Rambert: Invisible Cities / FlexN: Alphabus

Dancers, actors and digital animation combine for a spectacle in an old railway depot, while Alphabus flexes its muscles at Manchester International Festival


The dance strand of the Manchester international festival kicked off with a blockbuster. Performed in a cavernous former railway depot, Invisible Cities features actors, dancers, digital animations and amazing stage designs. In adapting Italo Calvino’s novel of the same name, it aims for sweeping themes such as imagination, power, belonging, morality and mortality. “The question of whether this was one of my best ideas or an act of pure folly remains open,” writes director Leo Warner in the programme. My answer is that it’s both. Cued by the book, the piece is a hallucinatory string of scenes as Marco Polo (Matthew Leonhart) tells tales of fantastical cities to the emperor Kublai Khan (Danny Sapani). In a feat of production design, the stage – around which the audience, like compass points, is divided into four distinct phalanxes – morphs from throne room to temple, encampment to shopping mall, and even to a Venetian canal, complete with water, gondola and bridge. Choreographer Sidi Larbi Cherkaoui animates these sets with the superb Rambert dancers. In one scene, handheld lights create galactic constellations; in another, the dancers clump together into chimerical demons with many heads and compound bodies. They use props ingeniously, arching laminated strips into vaulted domes, ambulating on stilts to suggest a caravan of camels, or stretching ribbons into a cat’s cradle, part connective network, part abstract geometry.
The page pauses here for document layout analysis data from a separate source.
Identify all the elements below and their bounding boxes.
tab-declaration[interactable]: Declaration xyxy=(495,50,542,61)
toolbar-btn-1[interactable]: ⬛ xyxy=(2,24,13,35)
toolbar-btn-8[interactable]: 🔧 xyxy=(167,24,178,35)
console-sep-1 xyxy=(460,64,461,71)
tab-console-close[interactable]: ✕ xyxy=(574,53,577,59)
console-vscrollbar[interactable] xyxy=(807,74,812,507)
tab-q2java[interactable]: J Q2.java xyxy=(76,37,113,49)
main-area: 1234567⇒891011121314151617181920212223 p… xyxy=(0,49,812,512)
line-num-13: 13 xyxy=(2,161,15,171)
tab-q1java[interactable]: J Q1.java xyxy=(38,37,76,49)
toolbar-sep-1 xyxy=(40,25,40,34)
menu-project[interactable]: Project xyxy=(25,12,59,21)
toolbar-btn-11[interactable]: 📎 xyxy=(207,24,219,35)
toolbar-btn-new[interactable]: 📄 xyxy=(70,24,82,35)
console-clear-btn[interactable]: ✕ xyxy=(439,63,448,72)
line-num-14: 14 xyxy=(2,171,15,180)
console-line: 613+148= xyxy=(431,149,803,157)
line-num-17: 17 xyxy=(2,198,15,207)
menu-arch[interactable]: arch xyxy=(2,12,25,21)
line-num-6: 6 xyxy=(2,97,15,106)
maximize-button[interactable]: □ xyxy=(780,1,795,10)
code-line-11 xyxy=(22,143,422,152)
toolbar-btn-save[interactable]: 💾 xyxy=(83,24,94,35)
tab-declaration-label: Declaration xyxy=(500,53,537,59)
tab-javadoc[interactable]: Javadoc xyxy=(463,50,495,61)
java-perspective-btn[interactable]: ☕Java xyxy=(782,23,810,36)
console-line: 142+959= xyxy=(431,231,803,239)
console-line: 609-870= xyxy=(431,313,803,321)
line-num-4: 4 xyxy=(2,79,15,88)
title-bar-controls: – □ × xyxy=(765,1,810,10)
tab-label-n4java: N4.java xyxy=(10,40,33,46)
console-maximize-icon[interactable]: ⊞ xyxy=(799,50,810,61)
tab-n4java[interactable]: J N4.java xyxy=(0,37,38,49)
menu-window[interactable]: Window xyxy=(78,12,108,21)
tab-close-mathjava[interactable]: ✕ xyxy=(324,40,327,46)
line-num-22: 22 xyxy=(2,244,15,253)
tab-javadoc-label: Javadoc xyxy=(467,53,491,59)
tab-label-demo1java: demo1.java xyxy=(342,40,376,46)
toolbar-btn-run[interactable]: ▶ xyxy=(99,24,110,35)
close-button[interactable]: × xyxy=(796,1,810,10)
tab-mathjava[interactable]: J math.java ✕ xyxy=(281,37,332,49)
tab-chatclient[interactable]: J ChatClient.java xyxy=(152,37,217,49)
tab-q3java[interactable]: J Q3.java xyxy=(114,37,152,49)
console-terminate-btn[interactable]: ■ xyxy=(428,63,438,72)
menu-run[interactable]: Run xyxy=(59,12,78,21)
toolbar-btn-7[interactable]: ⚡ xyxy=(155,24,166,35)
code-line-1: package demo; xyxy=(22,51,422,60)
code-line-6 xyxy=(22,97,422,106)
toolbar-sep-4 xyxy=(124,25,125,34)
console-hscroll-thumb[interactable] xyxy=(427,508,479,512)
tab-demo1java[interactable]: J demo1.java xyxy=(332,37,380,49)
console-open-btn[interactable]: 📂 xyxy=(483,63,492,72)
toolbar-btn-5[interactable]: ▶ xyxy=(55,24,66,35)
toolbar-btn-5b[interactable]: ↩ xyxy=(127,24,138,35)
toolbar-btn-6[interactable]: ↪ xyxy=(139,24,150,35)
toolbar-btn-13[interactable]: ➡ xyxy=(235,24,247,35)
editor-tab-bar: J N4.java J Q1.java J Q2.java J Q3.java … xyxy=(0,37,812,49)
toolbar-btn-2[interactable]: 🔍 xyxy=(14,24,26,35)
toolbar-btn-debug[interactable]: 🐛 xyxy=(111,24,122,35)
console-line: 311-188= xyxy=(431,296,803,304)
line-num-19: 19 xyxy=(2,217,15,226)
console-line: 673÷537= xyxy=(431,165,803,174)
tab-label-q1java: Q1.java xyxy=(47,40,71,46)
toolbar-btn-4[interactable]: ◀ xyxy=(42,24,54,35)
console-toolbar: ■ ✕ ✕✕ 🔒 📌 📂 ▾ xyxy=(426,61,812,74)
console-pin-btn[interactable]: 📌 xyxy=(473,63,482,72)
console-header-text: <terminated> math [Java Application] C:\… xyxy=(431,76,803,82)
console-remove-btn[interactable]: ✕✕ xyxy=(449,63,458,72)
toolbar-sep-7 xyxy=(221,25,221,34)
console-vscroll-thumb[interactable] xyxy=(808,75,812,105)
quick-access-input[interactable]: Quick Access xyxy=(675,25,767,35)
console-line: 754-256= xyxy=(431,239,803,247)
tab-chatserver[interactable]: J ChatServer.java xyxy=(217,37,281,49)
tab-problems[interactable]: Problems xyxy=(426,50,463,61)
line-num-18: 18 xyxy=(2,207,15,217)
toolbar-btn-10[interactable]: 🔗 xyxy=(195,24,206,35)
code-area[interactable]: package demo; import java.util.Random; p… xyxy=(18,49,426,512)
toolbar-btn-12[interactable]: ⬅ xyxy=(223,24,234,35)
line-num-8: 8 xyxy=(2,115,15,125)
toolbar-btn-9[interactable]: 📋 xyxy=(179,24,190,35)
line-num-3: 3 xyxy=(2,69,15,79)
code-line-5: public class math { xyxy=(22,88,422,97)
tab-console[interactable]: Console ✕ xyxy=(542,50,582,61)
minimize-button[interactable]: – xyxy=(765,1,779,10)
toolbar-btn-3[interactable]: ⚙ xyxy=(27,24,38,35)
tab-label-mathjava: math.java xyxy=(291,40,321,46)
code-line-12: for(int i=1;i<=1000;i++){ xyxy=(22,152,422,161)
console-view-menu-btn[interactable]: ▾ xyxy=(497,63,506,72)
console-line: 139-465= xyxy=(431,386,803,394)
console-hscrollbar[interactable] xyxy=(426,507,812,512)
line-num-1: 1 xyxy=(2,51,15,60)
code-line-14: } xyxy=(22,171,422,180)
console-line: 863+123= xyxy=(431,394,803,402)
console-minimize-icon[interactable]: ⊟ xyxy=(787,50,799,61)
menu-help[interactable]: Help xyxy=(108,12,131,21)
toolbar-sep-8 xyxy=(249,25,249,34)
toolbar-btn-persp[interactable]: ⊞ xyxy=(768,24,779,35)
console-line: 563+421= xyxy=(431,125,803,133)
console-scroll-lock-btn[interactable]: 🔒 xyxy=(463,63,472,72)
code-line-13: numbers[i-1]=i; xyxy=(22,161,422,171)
Add in panoramic digital animations of forests, seas, skies and skyscrapers, and there are marvels to behold. Yet as with many a blockbuster, the work often feels overwrought. One scene flies past another, the music by Dustin O’Halloran and Adam Bryanbaum Wiltzie – all swoons, thumps and thundering – seems designed for manipulative effect, and the story strains for significance, with intertitles announcing grandiloquent themes: language, questions, desire, health, despair. Ultimately, the piece founders on its central encounter between Marco Polo and Kublai Khan. Writer Lolita Chakrabarti doesn’t synthesise Calvino’s poetics with her own more character-driven drama, and the actors are left with loud, mystical declamations and mystifying motivations.

Invisible Cities certainly has a wow factor, not to mention epic ambitions that, towards the end, it nearly achieves. but it is also profligate with its own resources. Less overproduction might produce less wastage.

Over at the Great Northern Warehouse, the high-ambition but much lower-budget Alphabus is similar on several counts. This collaboration between local spoken-word artists and dancers from Manchester and New York is set in a former industrial site, has its audience on all sides, aspires towards cosmic significance and uses dance more to illustrate than generate its story. Again, there is a central encounter that is hard to track – here, a struggle between father and son over a fabled book of forbidden words.

Though its scenes are scattershot, many moments are effective on their own: a vocal face-off over arms that reach up as if from the underworld; a dancer keeling over from a precarious upside-down balance as the lights fade. Especially impressive are the flex dancers, arms twisting into pipe-cleaner positions, ankles angled to let them snake across the stage.

Yet it’s telling that the high point of the event is its encore. Liberated from the demands of acting and storytelling, the performers come to life through sound, rhythm and physicality. There’s clearly a lot of talent here, but Alphabus is not the best vehicle for it.